The additional value, which the company sets each year, determines how much stockholders of the family-controlled business will receive in dividend-like payouts for 2008, and is a major part of the company's pay structure. Spokeswoman Anne Crowley declined to go into much detail about how it set the shares' additional value, which came in about $19 less than the $105 or so the firm confirmed it set for 2007.
Still, some Fidelity insiders consider the new figure a mixed blessing, since it doesn't represent nearly as big a hit to profits as other publicly traded asset managers have taken from broad stock market declines since last fall. Many financial firms have put significant pay cuts in place, including State Street Corp. of Boston and Bank of America Corp.
"Given everything that's going on in the world, with people out of work and all, it could be worse," said one Fidelity shareholder, speaking on condition of anonymity because the company didn't authorize the comments.
Technically, the figure represents the change in the "net asset value" of the insiders' shares, which is assigned by Fidelity each year.

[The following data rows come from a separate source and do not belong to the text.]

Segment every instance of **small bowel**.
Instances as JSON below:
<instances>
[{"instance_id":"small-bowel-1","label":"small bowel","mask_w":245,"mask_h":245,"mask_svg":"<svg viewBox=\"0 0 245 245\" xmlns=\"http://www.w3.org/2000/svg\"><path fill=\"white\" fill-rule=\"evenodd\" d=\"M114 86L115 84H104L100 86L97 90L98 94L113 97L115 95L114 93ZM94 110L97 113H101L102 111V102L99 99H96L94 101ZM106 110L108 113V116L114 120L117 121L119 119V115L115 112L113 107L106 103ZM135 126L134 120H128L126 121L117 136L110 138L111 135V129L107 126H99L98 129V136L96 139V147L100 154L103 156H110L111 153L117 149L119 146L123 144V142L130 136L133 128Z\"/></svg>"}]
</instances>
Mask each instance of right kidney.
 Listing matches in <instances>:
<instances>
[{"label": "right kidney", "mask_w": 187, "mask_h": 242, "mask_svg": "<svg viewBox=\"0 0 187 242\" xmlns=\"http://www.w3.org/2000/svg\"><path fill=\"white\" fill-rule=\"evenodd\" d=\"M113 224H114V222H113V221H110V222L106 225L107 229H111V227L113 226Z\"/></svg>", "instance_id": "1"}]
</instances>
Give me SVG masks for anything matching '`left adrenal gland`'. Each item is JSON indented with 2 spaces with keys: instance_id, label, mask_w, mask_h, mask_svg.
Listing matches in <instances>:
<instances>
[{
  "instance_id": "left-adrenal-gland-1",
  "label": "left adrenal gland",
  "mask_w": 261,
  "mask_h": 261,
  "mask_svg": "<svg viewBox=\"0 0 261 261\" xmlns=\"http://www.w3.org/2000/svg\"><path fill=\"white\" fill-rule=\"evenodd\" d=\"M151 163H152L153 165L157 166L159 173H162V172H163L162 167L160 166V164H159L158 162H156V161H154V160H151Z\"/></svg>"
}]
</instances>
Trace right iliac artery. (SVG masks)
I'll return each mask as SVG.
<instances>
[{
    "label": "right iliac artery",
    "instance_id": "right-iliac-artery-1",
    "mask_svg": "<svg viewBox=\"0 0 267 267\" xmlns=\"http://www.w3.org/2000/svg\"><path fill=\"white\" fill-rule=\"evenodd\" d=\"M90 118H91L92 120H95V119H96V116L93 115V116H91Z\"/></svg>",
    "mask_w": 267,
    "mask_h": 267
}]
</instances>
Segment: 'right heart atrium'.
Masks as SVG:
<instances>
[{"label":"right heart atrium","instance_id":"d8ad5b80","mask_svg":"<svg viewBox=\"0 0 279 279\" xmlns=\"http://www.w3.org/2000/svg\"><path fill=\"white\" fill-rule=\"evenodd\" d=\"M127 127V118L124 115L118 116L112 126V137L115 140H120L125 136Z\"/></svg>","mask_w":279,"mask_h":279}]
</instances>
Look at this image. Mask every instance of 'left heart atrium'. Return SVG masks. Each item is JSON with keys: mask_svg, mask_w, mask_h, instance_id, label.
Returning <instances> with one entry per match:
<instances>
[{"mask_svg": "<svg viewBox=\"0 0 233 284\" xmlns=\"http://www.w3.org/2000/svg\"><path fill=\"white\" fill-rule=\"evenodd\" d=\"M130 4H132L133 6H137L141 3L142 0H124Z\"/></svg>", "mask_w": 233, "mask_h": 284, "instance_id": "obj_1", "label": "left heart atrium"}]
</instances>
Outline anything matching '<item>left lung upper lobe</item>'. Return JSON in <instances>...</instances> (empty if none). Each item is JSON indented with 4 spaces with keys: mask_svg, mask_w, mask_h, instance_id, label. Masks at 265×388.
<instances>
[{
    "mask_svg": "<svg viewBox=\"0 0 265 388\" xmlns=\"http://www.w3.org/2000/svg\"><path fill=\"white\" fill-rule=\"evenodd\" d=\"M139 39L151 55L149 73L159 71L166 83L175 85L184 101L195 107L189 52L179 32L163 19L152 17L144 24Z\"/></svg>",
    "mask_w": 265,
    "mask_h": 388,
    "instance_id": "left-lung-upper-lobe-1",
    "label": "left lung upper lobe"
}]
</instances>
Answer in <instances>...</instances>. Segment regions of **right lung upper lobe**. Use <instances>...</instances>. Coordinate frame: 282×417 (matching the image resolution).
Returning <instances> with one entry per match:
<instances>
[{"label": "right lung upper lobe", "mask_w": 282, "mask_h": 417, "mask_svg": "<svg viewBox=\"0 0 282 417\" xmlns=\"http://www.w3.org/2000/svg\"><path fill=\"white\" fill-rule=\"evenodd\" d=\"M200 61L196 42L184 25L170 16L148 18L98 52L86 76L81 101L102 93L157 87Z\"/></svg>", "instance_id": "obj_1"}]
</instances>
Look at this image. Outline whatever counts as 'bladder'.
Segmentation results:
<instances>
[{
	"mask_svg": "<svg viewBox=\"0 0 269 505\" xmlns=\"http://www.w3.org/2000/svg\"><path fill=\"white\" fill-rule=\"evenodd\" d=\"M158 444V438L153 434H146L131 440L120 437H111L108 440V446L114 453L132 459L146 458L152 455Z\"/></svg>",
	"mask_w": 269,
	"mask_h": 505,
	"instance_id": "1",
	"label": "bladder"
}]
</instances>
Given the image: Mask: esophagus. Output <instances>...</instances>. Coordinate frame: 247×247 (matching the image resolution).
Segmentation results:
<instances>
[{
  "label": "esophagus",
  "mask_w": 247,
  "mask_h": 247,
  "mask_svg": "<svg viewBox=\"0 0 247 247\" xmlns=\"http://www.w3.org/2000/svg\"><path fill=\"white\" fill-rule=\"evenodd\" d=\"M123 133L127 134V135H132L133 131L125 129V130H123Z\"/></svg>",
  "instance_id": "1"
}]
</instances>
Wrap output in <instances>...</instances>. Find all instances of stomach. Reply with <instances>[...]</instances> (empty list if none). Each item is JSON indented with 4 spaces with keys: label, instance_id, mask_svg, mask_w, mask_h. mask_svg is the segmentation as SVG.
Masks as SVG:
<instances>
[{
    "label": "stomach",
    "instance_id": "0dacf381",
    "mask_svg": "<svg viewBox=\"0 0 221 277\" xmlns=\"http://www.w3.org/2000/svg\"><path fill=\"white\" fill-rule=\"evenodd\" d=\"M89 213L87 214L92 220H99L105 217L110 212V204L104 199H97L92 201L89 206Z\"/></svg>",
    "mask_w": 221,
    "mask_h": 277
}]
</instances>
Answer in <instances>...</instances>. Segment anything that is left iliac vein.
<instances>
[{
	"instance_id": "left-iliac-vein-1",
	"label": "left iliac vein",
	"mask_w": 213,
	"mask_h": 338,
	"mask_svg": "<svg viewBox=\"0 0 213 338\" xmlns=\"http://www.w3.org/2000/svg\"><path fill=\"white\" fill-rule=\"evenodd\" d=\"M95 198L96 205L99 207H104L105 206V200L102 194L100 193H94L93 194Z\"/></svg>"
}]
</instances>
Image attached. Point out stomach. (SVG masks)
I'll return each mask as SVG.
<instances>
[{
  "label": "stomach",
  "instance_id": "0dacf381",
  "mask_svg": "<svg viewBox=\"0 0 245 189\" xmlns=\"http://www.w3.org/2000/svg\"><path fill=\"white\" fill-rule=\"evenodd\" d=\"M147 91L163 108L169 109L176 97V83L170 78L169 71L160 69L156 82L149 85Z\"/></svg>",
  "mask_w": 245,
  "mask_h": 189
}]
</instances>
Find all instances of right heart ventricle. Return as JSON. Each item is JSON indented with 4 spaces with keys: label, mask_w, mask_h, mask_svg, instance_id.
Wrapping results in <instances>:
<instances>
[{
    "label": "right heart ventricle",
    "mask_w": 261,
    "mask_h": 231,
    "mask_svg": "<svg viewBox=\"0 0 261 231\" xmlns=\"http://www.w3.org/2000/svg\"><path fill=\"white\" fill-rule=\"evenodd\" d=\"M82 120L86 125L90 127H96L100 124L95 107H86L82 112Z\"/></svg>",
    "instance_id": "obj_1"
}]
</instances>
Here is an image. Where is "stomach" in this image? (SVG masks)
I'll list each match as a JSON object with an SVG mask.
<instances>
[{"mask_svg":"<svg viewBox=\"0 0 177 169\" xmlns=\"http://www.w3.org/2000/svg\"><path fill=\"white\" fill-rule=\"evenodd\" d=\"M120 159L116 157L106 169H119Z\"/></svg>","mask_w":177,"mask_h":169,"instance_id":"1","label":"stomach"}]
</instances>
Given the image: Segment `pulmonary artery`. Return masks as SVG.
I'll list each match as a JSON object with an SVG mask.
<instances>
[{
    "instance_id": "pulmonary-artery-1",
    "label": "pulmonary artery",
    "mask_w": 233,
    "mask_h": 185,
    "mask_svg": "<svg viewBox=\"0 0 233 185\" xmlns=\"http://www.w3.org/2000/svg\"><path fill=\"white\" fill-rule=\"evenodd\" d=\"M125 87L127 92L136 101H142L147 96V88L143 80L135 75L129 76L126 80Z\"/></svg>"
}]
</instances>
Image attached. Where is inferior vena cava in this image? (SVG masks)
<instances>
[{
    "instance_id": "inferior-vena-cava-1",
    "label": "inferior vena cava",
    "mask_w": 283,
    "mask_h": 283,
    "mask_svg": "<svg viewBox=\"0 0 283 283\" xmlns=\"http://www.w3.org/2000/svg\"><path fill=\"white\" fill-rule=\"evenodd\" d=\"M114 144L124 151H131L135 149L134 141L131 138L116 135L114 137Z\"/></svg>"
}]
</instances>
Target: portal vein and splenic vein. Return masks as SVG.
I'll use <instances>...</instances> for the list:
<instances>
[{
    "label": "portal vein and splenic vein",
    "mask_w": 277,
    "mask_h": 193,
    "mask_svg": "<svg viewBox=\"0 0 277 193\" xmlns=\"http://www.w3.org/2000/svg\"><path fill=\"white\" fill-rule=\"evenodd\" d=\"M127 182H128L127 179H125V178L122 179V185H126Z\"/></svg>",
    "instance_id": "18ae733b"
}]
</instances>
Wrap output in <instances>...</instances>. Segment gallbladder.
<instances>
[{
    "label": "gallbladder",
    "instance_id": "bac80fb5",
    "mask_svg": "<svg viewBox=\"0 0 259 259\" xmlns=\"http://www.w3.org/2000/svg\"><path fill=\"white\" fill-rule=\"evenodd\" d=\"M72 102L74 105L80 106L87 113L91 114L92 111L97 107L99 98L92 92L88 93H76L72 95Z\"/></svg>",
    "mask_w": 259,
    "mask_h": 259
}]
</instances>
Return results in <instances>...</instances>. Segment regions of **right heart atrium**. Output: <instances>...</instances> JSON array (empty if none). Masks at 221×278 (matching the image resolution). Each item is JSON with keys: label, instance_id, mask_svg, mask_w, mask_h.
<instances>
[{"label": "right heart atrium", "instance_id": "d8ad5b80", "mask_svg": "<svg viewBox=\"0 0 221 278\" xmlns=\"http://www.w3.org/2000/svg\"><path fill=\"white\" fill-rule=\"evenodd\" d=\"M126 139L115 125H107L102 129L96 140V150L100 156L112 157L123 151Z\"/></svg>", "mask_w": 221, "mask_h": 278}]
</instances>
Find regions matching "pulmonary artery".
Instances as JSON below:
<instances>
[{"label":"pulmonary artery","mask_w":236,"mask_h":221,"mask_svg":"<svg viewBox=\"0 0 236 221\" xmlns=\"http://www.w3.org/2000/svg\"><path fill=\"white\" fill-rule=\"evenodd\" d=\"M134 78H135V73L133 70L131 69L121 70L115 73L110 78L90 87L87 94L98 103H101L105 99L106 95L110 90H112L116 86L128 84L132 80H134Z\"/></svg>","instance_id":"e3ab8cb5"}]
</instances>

Senior employees can amass thousands of these shares, to the point where the payments connected to the shares equal half the annual compensation of the employees who hold them. Officially, 51 percent of the company's voting stock is held by employees, with the remainder controlled by the founding Johnson family, including chairman and chief executive Edward C. Johnson III.
Crowley said the 2008 figure was in line with the average annual additional share value of $87.20 for all of the current decade. She spoke outside Fidelity's annual meeting at the Seaport World Trade Center in Boston. The meeting was closed to the press. But Crowley said the figure should be seen as a sign of the company's strength since in theory, it could have paid out a much lower amount for 2008. "You should view it as a very healthy increase," she said.
Although the company's mutual funds have fallen significantly in value in parallel with stock market declines, the company has taken steps to preserve its finances, including laying off at least 3,000 of the 44,400 workers it had last fall, she said. "We took a number of steps throughout last year that helped us get ahead of circumstances," Crowley said.
Outside analysts follow the change in the company's net asset value as a rough measure of Fidelity's overall financial performance. In that light, Fidelity's lower figure for 2008 would reflect a substantial decline among its own investments, including real estate and private businesses such as the Boston Coach limousine company and a Maine tomato-growing enterprise, said Matthew Noll, an analyst for Moody's Investors Service in New York, who follows Fidelity.
Noll said he expects Fidelity to report "modestly lower" revenue and profit figures for 2008 compared with 2007, when the firm earned $2.2 billion before taxes on revenue of $14.9 billion. The firm hasn't reported its results yet, but traditionally discloses them this time of the year.
But Noll said that compared with other fund firms, Fidelity has benefited financially from its diversification into areas such as its money-market mutual fund lineup, retirement services division for big employers, and an online brokerage unit, which earns more money the more people trade in stock markets.